In one embodiment, when the control jig grips the plurality of articles to be gripped based on the order of the gripping feature values, the plurality of articles to be gripped may be gripped sequentially in order, for example, gripping feature values of three articles, that is, the first article 5, the second article 10, and the third article 15, are obtained in one gripping task, and then the control jig may grip the third article in the first gripping, grip the second article in the second gripping, and grip the first article in the third gripping; it is also possible to grasp only the article in which the grasping characteristic value is highest, and recalculate the grasping characteristic value at the next grasping, for example, the grasping characteristic values of 5 articles are obtained in one grasping task, namely, the first article 5, the second article 10, the third article 15, the fourth article 11, the fifth article 18, and since the grasping characteristic value of the fifth article is highest, the jig is controlled to grasp the fifth article at the first grasping; before the second grabbing, re-acquiring image data, calculating grabbing characteristic values of the remaining 4 articles, grabbing the characteristic value highest, and so on until grabbing is completed.

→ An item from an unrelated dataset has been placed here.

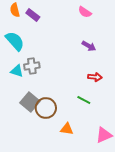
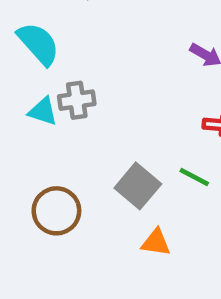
gray square: (30, 102) -> (138, 186), moved
brown circle: (46, 108) -> (56, 211), moved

In addition, it should be noted that although each embodiment of the present invention has a specific combination of features, further combinations and cross combinations of these features between embodiments are also possible.
Fig. 5 shows an apparatus for acquiring pose information of an article in case of poor point cloud according to still another embodiment of the present invention, the apparatus comprising:
the point cloud obtaining module 300 is configured to obtain a point cloud of an object to be grabbed, i.e. to implement step S200;
the random sampling module 310 is configured to randomly sample the obtained point clouds of the object to be grabbed, and randomly collect a certain number of point clouds from the point clouds, i.e. the point clouds are used to implement step S210;
the pose prediction module 320 is configured to predict a position feature and a rotation feature of the object to be grabbed based on the randomly collected point cloud, i.e. to implement step S220.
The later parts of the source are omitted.